Given a problem with n variables and m constraints, the problem is:
min { cx | Ax <= b, x >= 0, x integer }
The input file format is as follows:
<n> <m + 1>
<c_1> ... <c_n> 0
<a_11> ... <a_1n> <b_1>
...
<a_m1> ... <a_mn> <m_1>
Since the program is just written for teaching purpose, it supports at most 10 constraints.
The file example.mat encodes Exercise 8.10 in Wolsey's book Integer Programming, Wiley, 1998.

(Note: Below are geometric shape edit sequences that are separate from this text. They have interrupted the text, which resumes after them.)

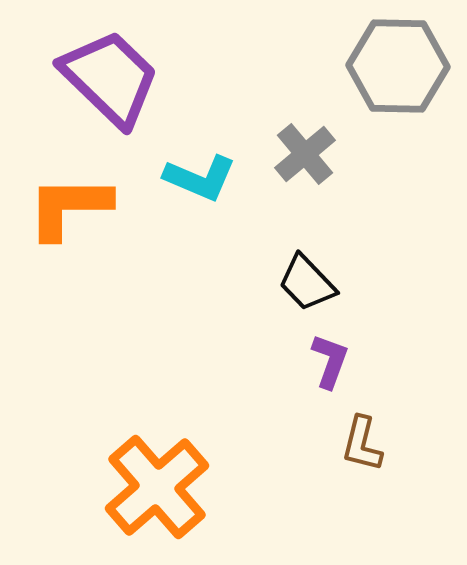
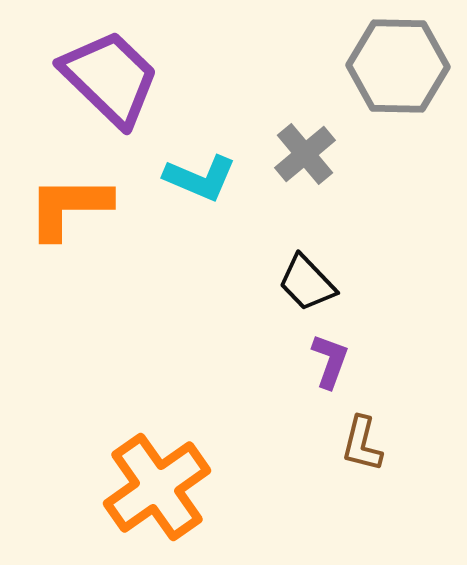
orange cross: rotated 6 degrees clockwise
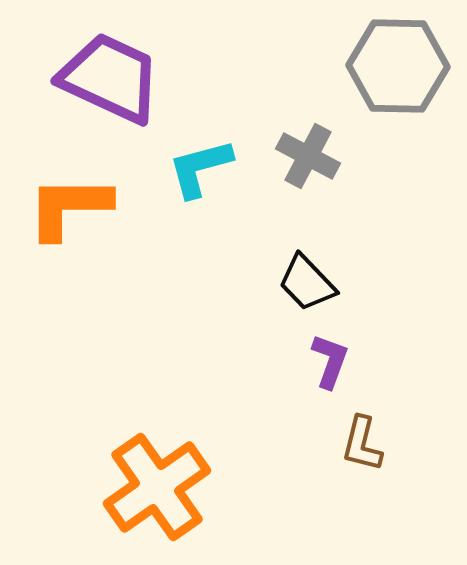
purple trapezoid: rotated 19 degrees counterclockwise
gray cross: moved 3 px right, 2 px down; rotated 22 degrees counterclockwise
cyan L-shape: moved 10 px up; rotated 142 degrees clockwise
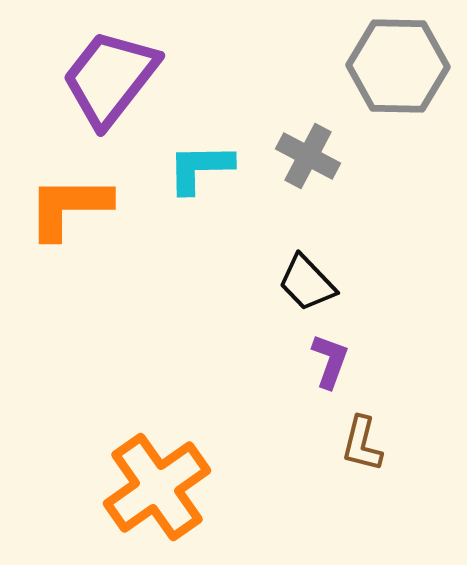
purple trapezoid: rotated 77 degrees counterclockwise
cyan L-shape: rotated 14 degrees clockwise
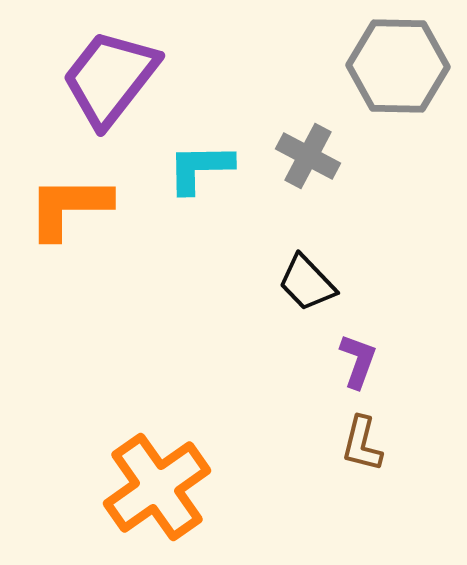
purple L-shape: moved 28 px right
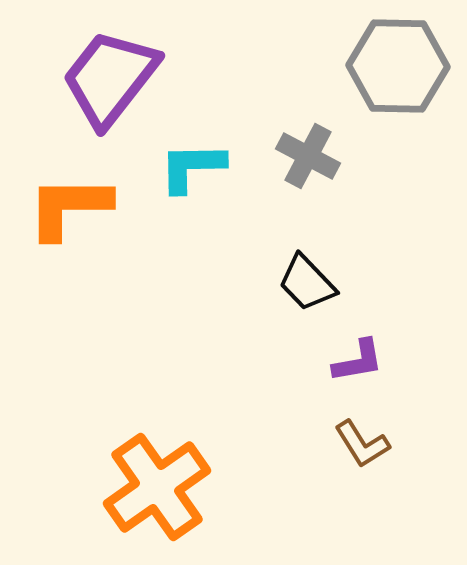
cyan L-shape: moved 8 px left, 1 px up
purple L-shape: rotated 60 degrees clockwise
brown L-shape: rotated 46 degrees counterclockwise
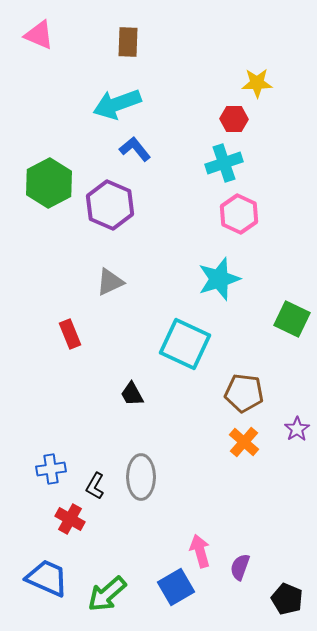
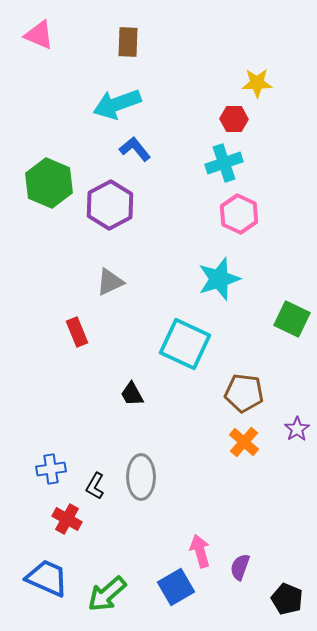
green hexagon: rotated 9 degrees counterclockwise
purple hexagon: rotated 9 degrees clockwise
red rectangle: moved 7 px right, 2 px up
red cross: moved 3 px left
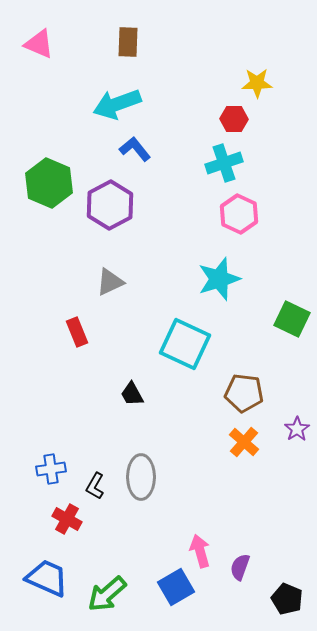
pink triangle: moved 9 px down
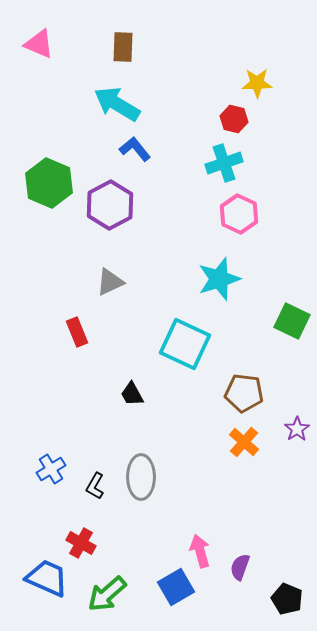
brown rectangle: moved 5 px left, 5 px down
cyan arrow: rotated 51 degrees clockwise
red hexagon: rotated 12 degrees clockwise
green square: moved 2 px down
blue cross: rotated 24 degrees counterclockwise
red cross: moved 14 px right, 24 px down
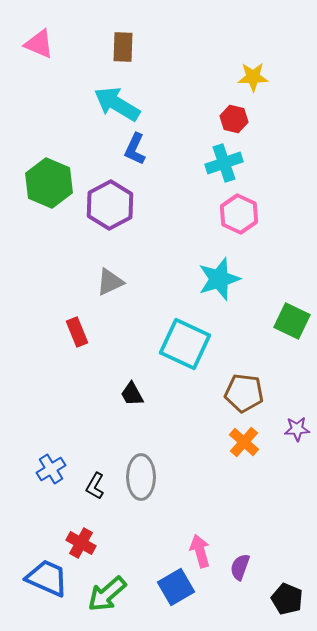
yellow star: moved 4 px left, 6 px up
blue L-shape: rotated 116 degrees counterclockwise
purple star: rotated 30 degrees clockwise
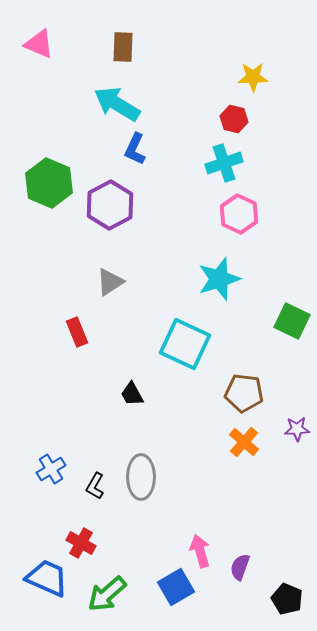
gray triangle: rotated 8 degrees counterclockwise
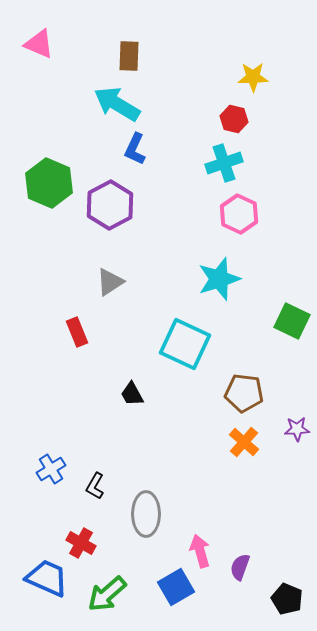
brown rectangle: moved 6 px right, 9 px down
gray ellipse: moved 5 px right, 37 px down
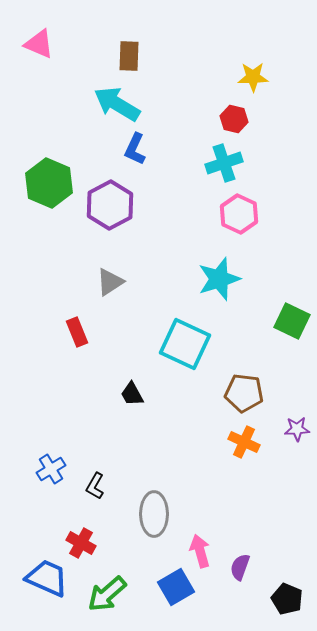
orange cross: rotated 16 degrees counterclockwise
gray ellipse: moved 8 px right
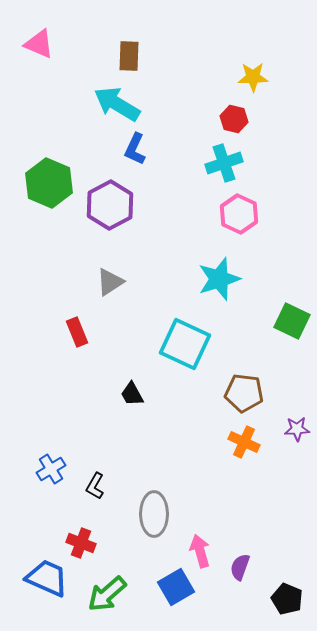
red cross: rotated 8 degrees counterclockwise
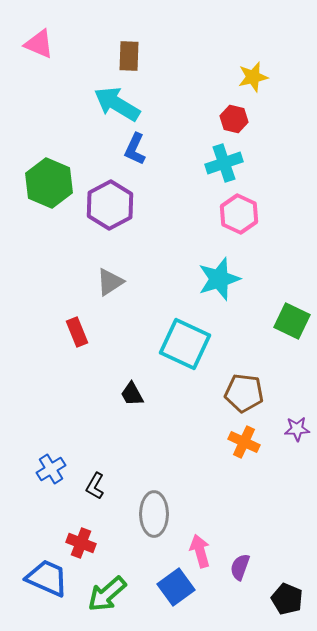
yellow star: rotated 12 degrees counterclockwise
blue square: rotated 6 degrees counterclockwise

To solve the problem, first you need compile the program, and then execute it as:
% ./cpx_gomory example.mat
The output should be as follows:
min -4.0 x1 +5.0 x2
s.t. +7.0 x1 -1.0 x2 <= 14.0
+0.0 x1 +1.0 x2 <= 3.0
+2.0 x1 -2.0 x2 <= 3.0
x1 >= 0 x2 >= 0
Solution status = 1 Solution value = -6.000000
x1 = 1.50 Basic
x2 = 0.00 Nonbasic at lower bound
x3 = 3.50 Basic
x4 = 3.00 Basic
x5 = 0.00 Nonbasic at lower bound
Optimal base inverted matrix:
0.0 0.0 0.5
0.0 1.0 0.0
1.0 0.0 -3.5
Optimal solution (non basic variables are equal to zero):
+1.0 x1 -1.0 x2 +0.0 x3 +0.0 x4 +0.5 x5 = 1.5
+0.0 x1 +1.0 x2 +0.0 x3 +1.0 x4 +0.0 x5 = 3.0
+0.0 x1 +6.0 x2 +1.0 x3 +0.0 x4 -3.5 x5 = 3.5
Generate Gomory cuts:
Row 1 gives cut -> +1.0 x1 -1.0 x2 +0.0 x3 +0.0 x4 +0.0 x5 <= 1.0
Row 3 gives cut -> +0.0 x1 +6.0 x2 +1.0 x3 +0.0 x4 -4.0 x5 <= 3.0
Solution status = 1
Solution value = -4.000000
x1 = 1.00 Basic
x2 = 0.00 Nonbasic at lower bound
x3 = 7.00 Basic
x4 = 3.00 Basic
x5 = 1.00 Basic
You need to have CPLEX installed on your computer.
If you work under Windows, please check the msvc directory, that contains a MS Visual Studio 2017 solution file.
Last version of CPLEX checked: CPLEX 12.7.1.